**RECORDS SUPPLIED**.

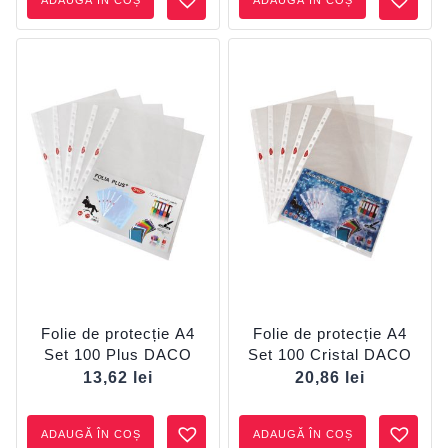
ADAUGĂ ÎN COȘ
ADAUGĂ ÎN COȘ
Folie de protecție A4
Folie de protecție A4
Set 100 Plus DACO
Set 100 Cristal DACO
13,62
lei
20,86
lei
ADAUGĂ ÎN COȘ
ADAUGĂ ÎN COȘ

**EXERCISE DESCRIPTION**. Output the records above exactly as they are, leaving out the pictures.

**RESPONSE**.
ADAUGĂ ÎN COȘ
ADAUGĂ ÎN COȘ
Folie de protecție A4
Folie de protecție A4
Set 100 Plus DACO
Set 100 Cristal DACO
13,62
lei
20,86
lei
ADAUGĂ ÎN COȘ
ADAUGĂ ÎN COȘ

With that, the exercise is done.